MFS claimed that in 2012, Anthony Sammutl, then chairman of the film commission, “promised to drop proceedings against payment of arrears in instalments” - but MFS’s two proposals for repayment were eventually not accepted.

Then in June 2013, a letter of commitment from the director of the Lands Department was issued to Bank of Valletta, after prospective investors seeking to refinance the company were told that MFS would not be evicted if all arrears and legal expenses were paid. “Within hours, an e-mail addressed to the various parties involved, but not to MFS, informed them that the letter was being suspended pending advice from the Attorney General’s Office.”

The company said that the investors even proceeded to deposit a bankers’ guarantee covering all pending dues in December 2013, subject to the eviction proceedings being stopped.

Background

As company records presented in court show, Mediterranean Film Studios is wracked with banking debt, but studio owner Jost Merten claimed there was interest from investors to secure the studios’ future – a Russian company with various interests in filming, based in Malta, is known to be interested in the company, but MFS is prohibited by the government’s emphyteutical concession to just sell off.

Unlike the operators of the Café Premier – the Valletta coffee house that went bust and could not pay its government arrears and taxes – Merten’s MFS will not get a ‘bailout’ like Cities Entertainment Ltd did under the Labour government.

The Lands Department made that clear in its reply to Merten’s appeal, saying the emphyteutical contract gives the government the right to reclaim the land when ground-rent is not paid for two years. The bill now has accumulated to some €1.5 million with interest.

“There is little chance that this money will be paid, when in the current circumstances the land can be put to better use so as to give the government an income,” the department said in its appeal.

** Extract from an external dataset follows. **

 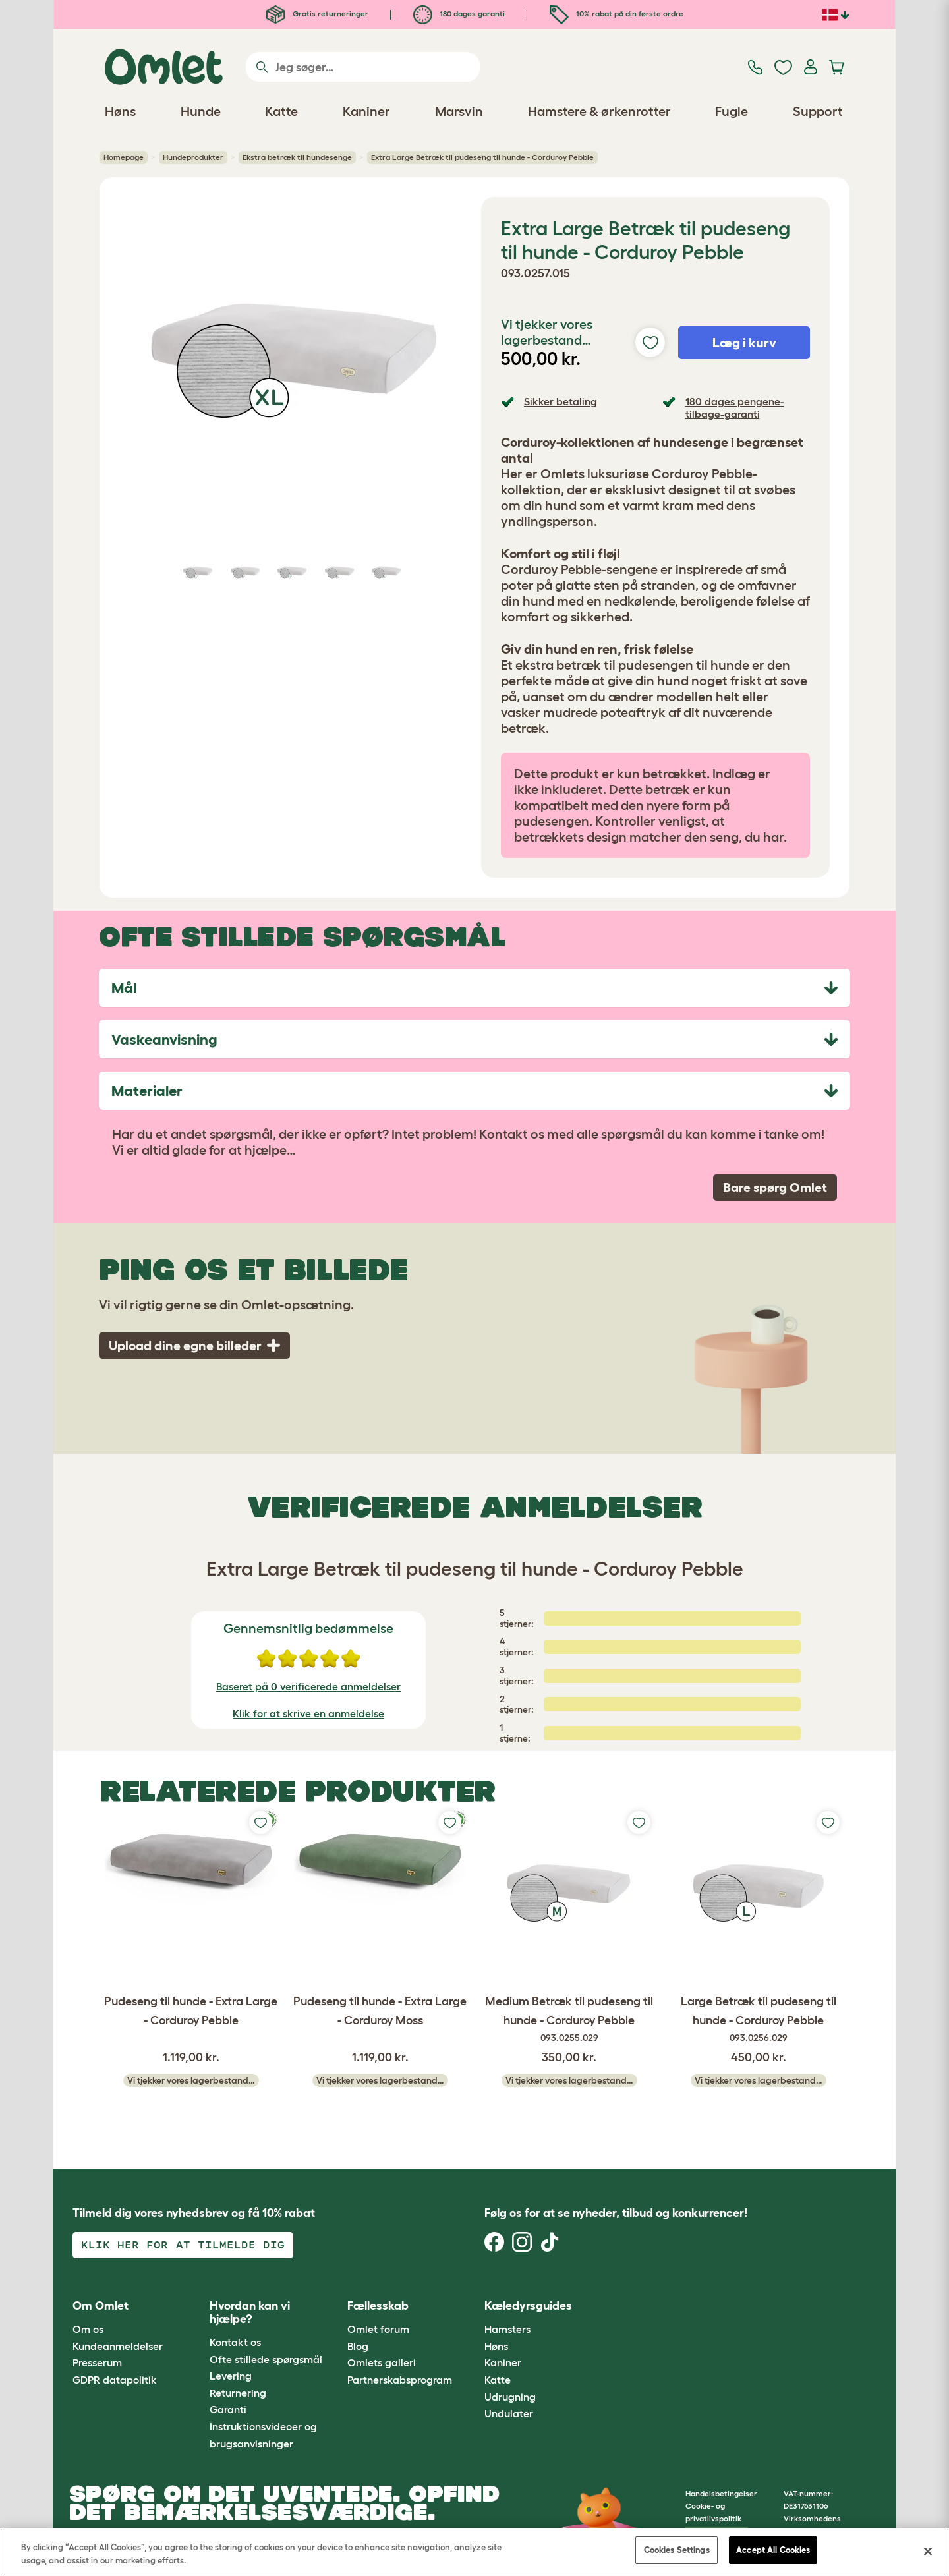 I want to click on [Close], so click(x=927, y=2550).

Even in its first decision, the Civil Court said that it was “more than evident” that Mediterranean Film Studios was not generating enough work to be economically strong to honour its commitments.

“To this court it is unacceptable that the emphyteuta can just sit on a fence without honouring its principal obligation to pay its emphyteusis with the excuse that other potential investors were waiting for the outcome of this case alone,” the first court said.

On his part, Mediterranean Film Studios owner Jost Merten claimed that the government wanted to evict the company due to plans for the construction of SmartCity in the adjacent Ricasoli estate.

Merten said that in 2005, the Lands Department started refusing its payments, and that then investments minister Austin Gatt was refusing to entertain the prospect of new investors in the studios. “The government did not evict the company over the non-payment of the emphyteutical dues, but because it was refusing to accept the payments in the first place.”

Merten and the Lands Department had agreed to a payment schedule as early as 2002, when it was made clear that Mediterranean Film Studios was unable to pay its annual rent. Merten claimed MFS’s debts were inherited losses from previous government administrations, incurred due to excessive staffing and a slump in film business during the 1990s.

Merten said he “accepted an invitation” to acquire MFS’s majority shareholding in 1999.

But by 2003, the company was facing over Lm2 million (€4.6 million) in banking debts, and finance minister John Dalli refused to have the studios shut down “because the government was committed to incentivise the film industry”.

Merten claims he poured over €1.1 million of his own resources into the company. “There are still investors, to this day, who are ready to pay all arrears to the government, as long as the emphyteusis does not get rescinded.”